Sabarimala Devotees, Media Should Not be Stopped, Says Kerala High Court as Shrine Reopens Today
The Kerala High Court on Monday said devotees and media personnel should not be blocked from visiting the Sabarimala temple and the government should not interfere in the day-to-day activities of the shrine.
The court’s remarks come on a day when the Lord Ayyappa shrine is scheduled to re-open at 5pm for a special ‘puja’.
This is the second time the hill temple will open for 'darshan' after the Supreme Court allowed entry of women of all age groups into it.
Frenzied protests had rocked the temple last month and around a dozen women in the age group of 10-50 were prevented from reaching the shrine as protesting devotees sought to “protect” their customs and beliefs.
The situation led to a pitched battle between police and the agitators as thousands took to the streets against the decision of the LDF government to implement the court orders.
Taking note of the violent protests, the court said a department-level inquiry must be ordered to check the role of policemen who had damaged devotees’ vehicles.
Meanwhile, devotees who arrived at Erumeli since Sunday evening, protested on Monday morning for not being allowed to leave for Pamba and Sannidhanam. They also blocked traffic chanting 'Ayyappa Sarnam'.

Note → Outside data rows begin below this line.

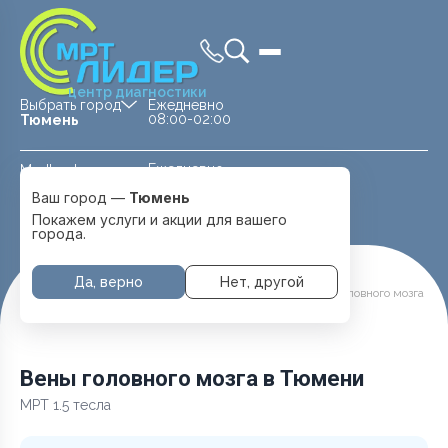
центр диагностики
Выбрать город
Ежедневно
08:00-02:00
Тюмень
Ежедневно
Medland —
08:00 — 20:00
детская клиника
Ваш город —
Тюмень
Перейти
Тюмень
Покажем услуги и акции для вашего
города.
Да, верно
Нет, другой
Главная
Услуги и цены
МРТ Головы
Вены головного мозга
Вены головного мозга в Тюмени
МРТ 1.5 тесла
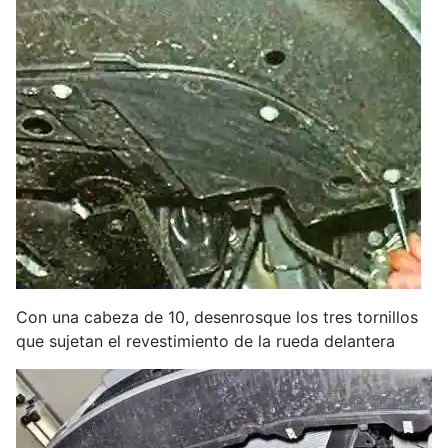
Con una cabeza de 10, desenrosque los tres tornillos
que sujetan el revestimiento de la rueda delantera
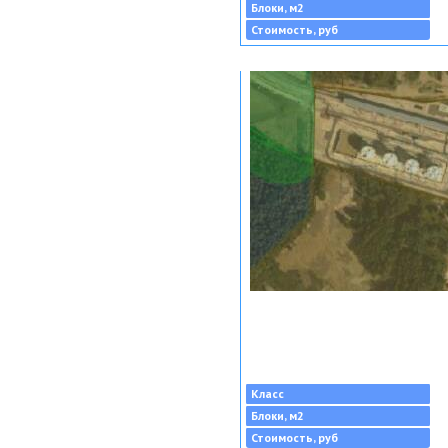
Блоки, м2
Стоимость, руб
Класс
Блоки, м2
Стоимость, руб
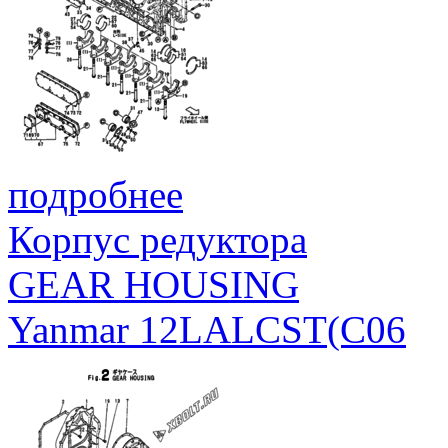
подробнее
Корпус редуктора
GEAR HOUSING
Yanmar 12LALCST(C06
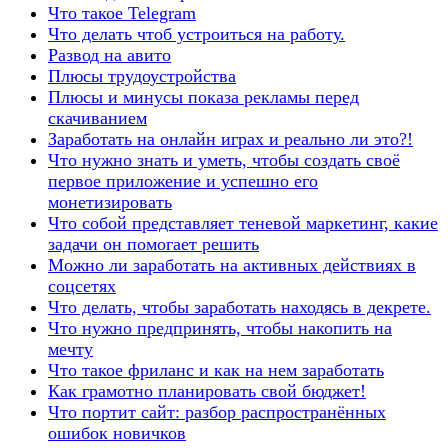
Что такое Telegram
Что делать чтоб устроиться на работу.
Развод на авито
Плюсы трудоустройства
Плюсы и минусы показа рекламы перед
скачиванием
Заработать на онлайн играх и реально ли это?!
Что нужно знать и уметь, чтобы создать своё
первое приложение и успешно его
монетизировать
Что собой представляет теневой маркетинг, какие
задачи он помогает решить
Можно ли заработать на активных действиях в
соцсетях
Что делать, чтобы заработать находясь в декрете.
Что нужно предпринять, чтобы накопить на
мечту
Что такое фриланс и как на нем заработать
Как грамотно планировать свой бюджет!
Что портит сайт: разбор распространённых
ошибок новичков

"We have been waiting since last evening. We were told that we would be allowed to leave at 6am. Now, they are telling us that KSRTC buses will be allowed to leave only by 12 pm. We have come to offer prayers to Lord Ayyappa. Please allow us to go," an angry devotee said.
If private vehicles are not being allowed, they should be taken in the Kerala State Road Transport Corporation (KSRTC) buses to Pamba, the devotee said.
Media personnel have also not been allowed to leave Nilackal for Pamba and 'Sannidhanam' (temple complex) from the base camp here till 9am.
Director General of Police (DGP) Loknath Behara has said no restriction of any sort has been imposed on media persons. "To ensure necessary protection to the media, we are not allowing them now. As soon as security arrangements are complete, media will be allowed in Sabarimala and nearby places," he said.
The Pandalam royal family, which is closely associated with the Ayyappa shrine, said it was "pained" at the heavy security in and around Sabarimala. "Saddened that devotees will have to offer prayers at the shrine amid thick police cover," it said.
Protesting the apex court verdict, a 'prayer yagna' will be held, the family said.
Activist Rahul Easwar, president of Ayyappa Dharma Sena that is among the outfits spearheading the protests, in a video message said, "Like police, we are also fully prepared".
Easwar, belonging to the Thazhamon family of Sabarimala thantris, was arrested twice last month in connection with the protests in and and around Sabarimala against the government's decision to implement the court verdict and also for making certain remarks and is out on bail.
Police have stepped up deployment around the temple in view of the tense situation. Mobile jammers were installed near the temple to prevent the ‘tantri’ and other shrine officials from interacting with the media and to dissuade live visuals.